À plusieurs milliers de kilomètres de Mayotte, dans la partie orientale de l’océan Indien en direction de l’Asie, deux pétroliers ont été interceptés à quelques jours d’intervalle par les forces américaines.
Jeudi 23, le pétrolier Majestic X, battant pavillon guyanais, a été arraisonné alors qu’il naviguait entre le Sri Lanka et l’Indonésie. Selon Washington, le navire serait impliqué dans un réseau de contrebande de pétrole lié à l’Iran, en violation des sanctions internationales. Des images diffusées par le Pentagone montrent des militaires américains déployés sur son pont, confirmant une intervention en haute mer.
Deux jours plus tôt, un autre pétrolier, le Tifani, avait déjà été intercepté dans une zone proche, dans des circonstances similaires. Les données de suivi maritime indiquent que les deux navires empruntaient un corridor stratégique commun, éloigné du détroit d’Ormuz mais connecté aux grandes routes énergétiques internationales.

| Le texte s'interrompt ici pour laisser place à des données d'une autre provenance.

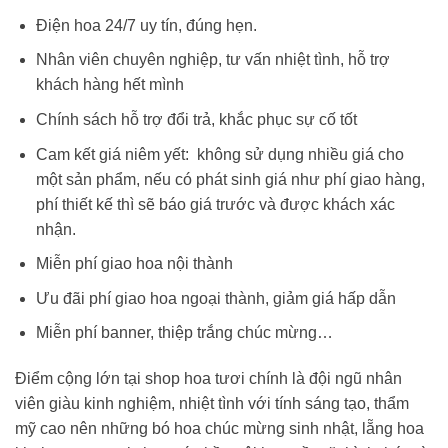
Điện hoa 24/7 uy tín, đúng hẹn.
Nhân viên chuyên nghiệp, tư vấn nhiệt tình, hỗ trợ
khách hàng hết mình
Chính sách hỗ trợ đổi trả, khắc phục sự cố tốt
Cam kết giá niêm yết: không sử dụng nhiều giá cho
một sản phẩm, nếu có phát sinh giá như phí giao hàng,
phí thiết kế thì sẽ báo giá trước và được khách xác
nhận.
Miễn phí giao hoa nội thành
Ưu đãi phí giao hoa ngoại thành, giảm giá hấp dẫn
Miễn phí banner, thiệp trắng chúc mừng…
Điểm cộng lớn tại shop hoa tươi chính là đội ngũ nhân
viên giàu kinh nghiệm, nhiệt tình với tính sáng tạo, thẩm
mỹ cao nên những
bó hoa chúc mừng sinh nhật
, lẵng hoa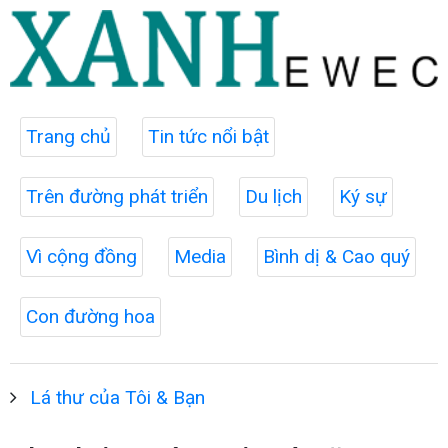
Trang chủ
Tin tức nổi bật
Trên đường phát triển
Du lịch
Ký sự
Vì cộng đồng
Media
Bình dị & Cao quý
Con đường hoa
Lá thư của Tôi & Bạn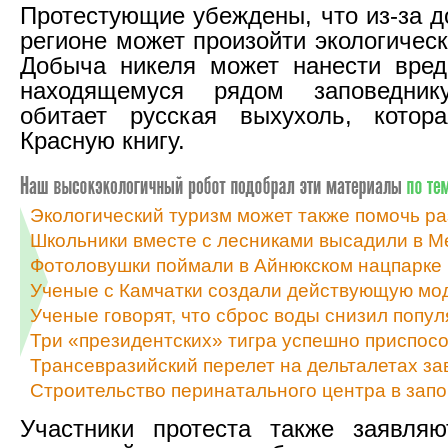
Протестующие убеждены, что из-за д
регионе может произойти экологичес
Добыча никеля может нанести вред
находящемуся рядом заповедник
обитает русская выхухоль, котор
Красную книгу.
Экологический туризм может также помочь р
Школьники вместе с лесниками высадили в М
Фотоловушки поймали в Айнюкском нацпарке 
Ученые с Камчатки создали действующую мо
Ученые говорят, что сброс воды снизил попул
Три «президентских» тигра успешно приспосо
Трансевразийский перелет на дельталетах з
Строительство перинатального центра в зап
Участники протеста также заявляю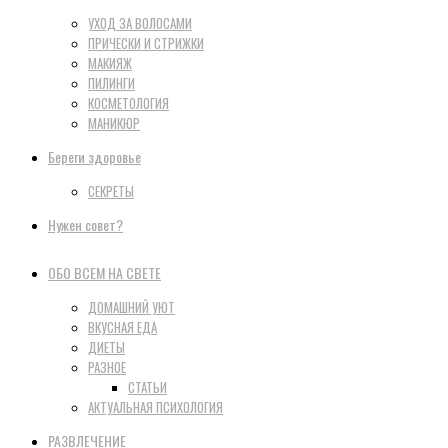
УХОД ЗА ВОЛОСАМИ
ПРИЧЕСКИ И СТРИЖКИ
МАКИЯЖ
ПИЛИНГИ
КОСМЕТОЛОГИЯ
МАНИКЮР
Береги здоровье
СЕКРЕТЫ
Нужен совет?
ОБО ВСЕМ НА СВЕТЕ
ДОМАШНИЙ УЮТ
ВКУСНАЯ ЕДА
ДИЕТЫ
РАЗНОЕ
СТАТЬИ
АКТУАЛЬНАЯ ПСИХОЛОГИЯ
РАЗВЛЕЧЕНИЕ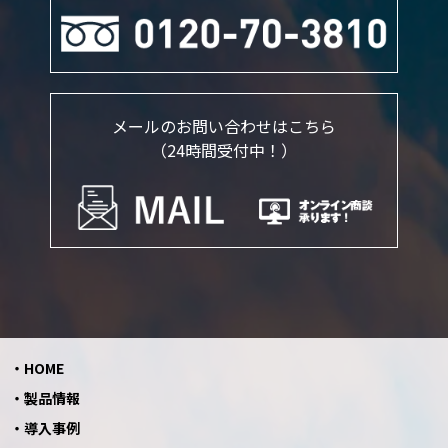
メールのお問い合わせはこちら
（24時間受付中！）
HOME
製品情報
導入事例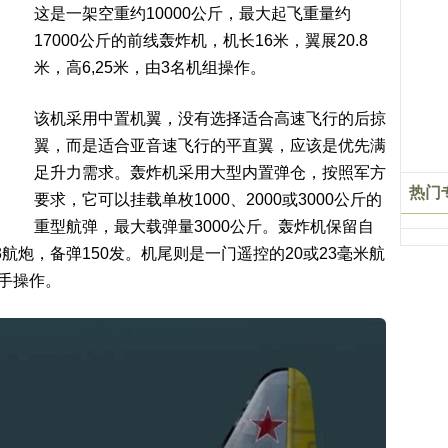
这是一架空重约10000公斤，最大起飞重量约
17000公斤的前线轰炸机，机长16米，翼展20.8
米，高6,25米，由3名机组操作。
该机采用中置机翼，没有选择适合高速飞行的后掠
翼，而是适合亚音速飞行的平直翼，应该是优先满
足升力需求。轰炸机采用大型内置弹仓，按照军方
热门
要求，它可以挂载单枚1000、2000或3000公斤的
重型航弹，最大载弹量3000公斤。轰炸机保留自
3航炮，备弹150发。机尾则是一门遥控的20或23毫米航
炮手操作。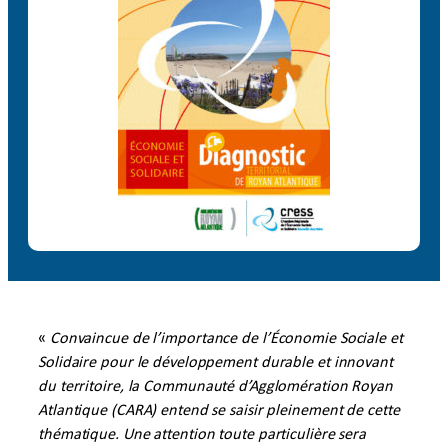
«
Convaincue de l’importance de l’Économie Sociale et
Solidaire pour le développement durable et innovant
du territoire, la Communauté d’Agglomération Royan
Atlantique (CARA) entend se saisir pleinement de cette
thématique. Une attention toute particulière sera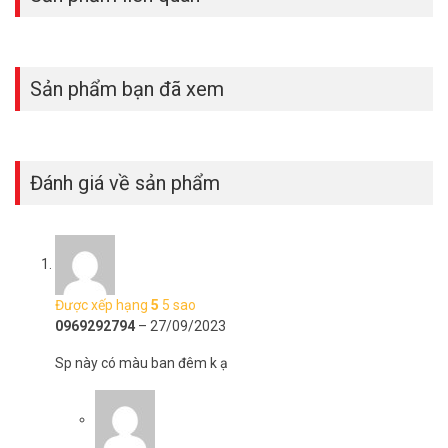
Sản phẩm bạn đã xem
Đánh giá về sản phẩm
Nén H.265 nâng cao
Nén H.265 tiên tiến giúp giảm 50% băng thông mạng và mức sử
Được xếp hạng
5
5 sao
dụng lưu trữ với cùng chất lượng video
0969292794
–
27/09/2023
Nhiều tùy chọn ống kính
Sp này có màu ban đêm k ạ
Độ dài tiêu cự khác nhau cho các kịch bản khác nhau.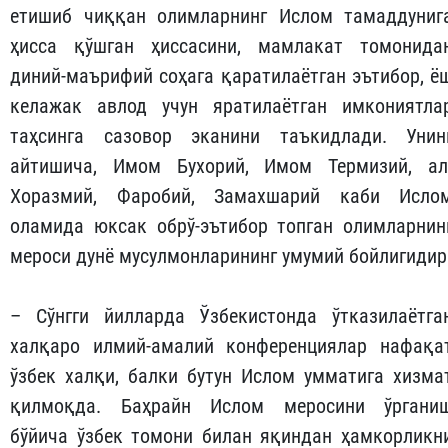
етишиб чиққан олимларнинг Ислом тамаддуниг
ҳисса қўшган ҳиссасини, мамлакат томонида
диний-маърифий соҳага қаратилаётган эътибор, ё
келажак авлод учун яратилаётган имкониятла
таҳсинга сазовор эканини таъкидлади. Унин
айтишича, Имом Бухорий, Имом Термизий, ал
Хоразмий, Фаробий, Замахшарий каби Исло
оламида юксак обрў-эътибор топган олимларнин
мероси дунё мусулмонларининг умумий бойлигидир
– Сўнгги йилларда Ўзбекистонда ўтказилаётга
халқаро илмий-амалий конференциялар нафақа
ўзбек халқи, балки бутун Ислом умматига хизма
қилмоқда. Баҳрайн Ислом меросини ўргани
бўйича ўзбек томони билан яқиндан ҳамкорликн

Ces opérations s’inscrivent dans une stratégie américaine visant à freiner les exportations clandestines de pétrole iranien. Le blocus maritime avait été ordonné à la mi-avril par le président Donald Trump, dans le prolongement du conflit déclenché le 28 février 2026 par des frappes américaines et israéliennes sur des cibles iraniennes notamment nucléaires.
En réponse, l’Iran a annoncé la fermeture du détroit d’Ormuz le 4 mars, perturbant une voie par laquelle transite habituellement près de 20 % du pétrole mondial. Cette décision a entraîné une forte hausse des prix, le baril de Brent passant de 67 à plus de 126 dollars.
Dans ce contexte, l’océan Indien apparaît comme une zone de surveillance accrue. L’armée américaine a indiqué qu’elle disposait désormais de trois porte-avions dans la région après l’arrivée de l’USS George H.W. Bush dans l’océan Indien.